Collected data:
========
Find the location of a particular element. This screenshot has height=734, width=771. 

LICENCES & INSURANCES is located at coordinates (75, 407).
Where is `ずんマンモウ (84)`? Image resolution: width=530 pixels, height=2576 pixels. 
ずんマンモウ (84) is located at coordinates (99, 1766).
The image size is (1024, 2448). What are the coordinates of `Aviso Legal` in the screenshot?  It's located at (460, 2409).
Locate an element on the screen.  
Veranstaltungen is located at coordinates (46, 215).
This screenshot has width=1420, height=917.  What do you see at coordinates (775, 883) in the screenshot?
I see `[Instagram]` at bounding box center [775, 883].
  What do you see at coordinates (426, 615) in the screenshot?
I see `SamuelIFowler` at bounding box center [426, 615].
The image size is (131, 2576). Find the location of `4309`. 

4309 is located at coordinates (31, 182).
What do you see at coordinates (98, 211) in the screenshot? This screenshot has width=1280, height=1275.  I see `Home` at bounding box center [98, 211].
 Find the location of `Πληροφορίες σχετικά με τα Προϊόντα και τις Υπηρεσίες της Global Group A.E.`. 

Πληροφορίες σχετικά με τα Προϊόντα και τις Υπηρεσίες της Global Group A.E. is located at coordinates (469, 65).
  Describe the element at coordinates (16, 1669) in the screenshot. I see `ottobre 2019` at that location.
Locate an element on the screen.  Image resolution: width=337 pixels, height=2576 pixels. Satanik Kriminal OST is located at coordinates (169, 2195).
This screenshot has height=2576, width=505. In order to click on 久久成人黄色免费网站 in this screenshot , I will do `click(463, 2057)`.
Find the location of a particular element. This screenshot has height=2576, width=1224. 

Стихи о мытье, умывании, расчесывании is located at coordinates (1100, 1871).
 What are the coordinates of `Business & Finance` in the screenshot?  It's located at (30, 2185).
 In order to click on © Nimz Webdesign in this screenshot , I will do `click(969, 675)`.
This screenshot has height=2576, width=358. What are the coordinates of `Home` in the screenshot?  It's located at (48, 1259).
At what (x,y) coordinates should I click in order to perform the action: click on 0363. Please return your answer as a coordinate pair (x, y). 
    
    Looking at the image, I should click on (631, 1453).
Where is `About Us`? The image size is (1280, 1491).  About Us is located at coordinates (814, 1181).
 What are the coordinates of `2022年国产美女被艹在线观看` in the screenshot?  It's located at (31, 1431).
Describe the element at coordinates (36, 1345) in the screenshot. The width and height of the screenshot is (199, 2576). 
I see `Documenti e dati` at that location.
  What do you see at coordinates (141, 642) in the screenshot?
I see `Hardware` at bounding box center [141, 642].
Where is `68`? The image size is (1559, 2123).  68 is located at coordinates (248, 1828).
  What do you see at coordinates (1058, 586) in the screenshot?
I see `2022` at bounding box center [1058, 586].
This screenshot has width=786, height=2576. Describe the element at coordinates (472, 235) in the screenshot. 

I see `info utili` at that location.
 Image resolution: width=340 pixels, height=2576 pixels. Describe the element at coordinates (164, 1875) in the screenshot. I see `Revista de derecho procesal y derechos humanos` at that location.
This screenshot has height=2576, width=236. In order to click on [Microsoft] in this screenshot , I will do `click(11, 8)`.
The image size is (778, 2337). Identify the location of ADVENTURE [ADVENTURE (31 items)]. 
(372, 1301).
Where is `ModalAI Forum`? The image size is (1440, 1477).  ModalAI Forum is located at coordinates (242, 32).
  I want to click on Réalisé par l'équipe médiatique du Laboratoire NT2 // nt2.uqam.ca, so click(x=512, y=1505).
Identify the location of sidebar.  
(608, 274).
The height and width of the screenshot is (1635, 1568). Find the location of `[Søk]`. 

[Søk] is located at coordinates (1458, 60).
========
What is needed
Write the records out once more. Change nothing.

Output for this exercise
Find the location of a particular element. This screenshot has height=734, width=771. 

LICENCES & INSURANCES is located at coordinates (75, 407).
Where is `ずんマンモウ (84)`? Image resolution: width=530 pixels, height=2576 pixels. 
ずんマンモウ (84) is located at coordinates (99, 1766).
The image size is (1024, 2448). What are the coordinates of `Aviso Legal` in the screenshot?  It's located at (460, 2409).
Locate an element on the screen.  
Veranstaltungen is located at coordinates (46, 215).
This screenshot has width=1420, height=917.  What do you see at coordinates (775, 883) in the screenshot?
I see `[Instagram]` at bounding box center [775, 883].
  What do you see at coordinates (426, 615) in the screenshot?
I see `SamuelIFowler` at bounding box center [426, 615].
The image size is (131, 2576). Find the location of `4309`. 

4309 is located at coordinates (31, 182).
What do you see at coordinates (98, 211) in the screenshot? This screenshot has width=1280, height=1275.  I see `Home` at bounding box center [98, 211].
 Find the location of `Πληροφορίες σχετικά με τα Προϊόντα και τις Υπηρεσίες της Global Group A.E.`. 

Πληροφορίες σχετικά με τα Προϊόντα και τις Υπηρεσίες της Global Group A.E. is located at coordinates (469, 65).
  Describe the element at coordinates (16, 1669) in the screenshot. I see `ottobre 2019` at that location.
Locate an element on the screen.  Image resolution: width=337 pixels, height=2576 pixels. Satanik Kriminal OST is located at coordinates (169, 2195).
This screenshot has height=2576, width=505. In order to click on 久久成人黄色免费网站 in this screenshot , I will do `click(463, 2057)`.
Find the location of a particular element. This screenshot has height=2576, width=1224. 

Стихи о мытье, умывании, расчесывании is located at coordinates (1100, 1871).
 What are the coordinates of `Business & Finance` in the screenshot?  It's located at (30, 2185).
 In order to click on © Nimz Webdesign in this screenshot , I will do `click(969, 675)`.
This screenshot has height=2576, width=358. What are the coordinates of `Home` in the screenshot?  It's located at (48, 1259).
At what (x,y) coordinates should I click in order to perform the action: click on 0363. Please return your answer as a coordinate pair (x, y). 
    
    Looking at the image, I should click on (631, 1453).
Where is `About Us`? The image size is (1280, 1491).  About Us is located at coordinates (814, 1181).
 What are the coordinates of `2022年国产美女被艹在线观看` in the screenshot?  It's located at (31, 1431).
Describe the element at coordinates (36, 1345) in the screenshot. The width and height of the screenshot is (199, 2576). 
I see `Documenti e dati` at that location.
  What do you see at coordinates (141, 642) in the screenshot?
I see `Hardware` at bounding box center [141, 642].
Where is `68`? The image size is (1559, 2123).  68 is located at coordinates (248, 1828).
  What do you see at coordinates (1058, 586) in the screenshot?
I see `2022` at bounding box center [1058, 586].
This screenshot has width=786, height=2576. Describe the element at coordinates (472, 235) in the screenshot. 

I see `info utili` at that location.
 Image resolution: width=340 pixels, height=2576 pixels. Describe the element at coordinates (164, 1875) in the screenshot. I see `Revista de derecho procesal y derechos humanos` at that location.
This screenshot has height=2576, width=236. In order to click on [Microsoft] in this screenshot , I will do `click(11, 8)`.
The image size is (778, 2337). Identify the location of ADVENTURE [ADVENTURE (31 items)]. 
(372, 1301).
Where is `ModalAI Forum`? The image size is (1440, 1477).  ModalAI Forum is located at coordinates (242, 32).
  I want to click on Réalisé par l'équipe médiatique du Laboratoire NT2 // nt2.uqam.ca, so click(x=512, y=1505).
Identify the location of sidebar.  
(608, 274).
The height and width of the screenshot is (1635, 1568). Find the location of `[Søk]`. 

[Søk] is located at coordinates (1458, 60).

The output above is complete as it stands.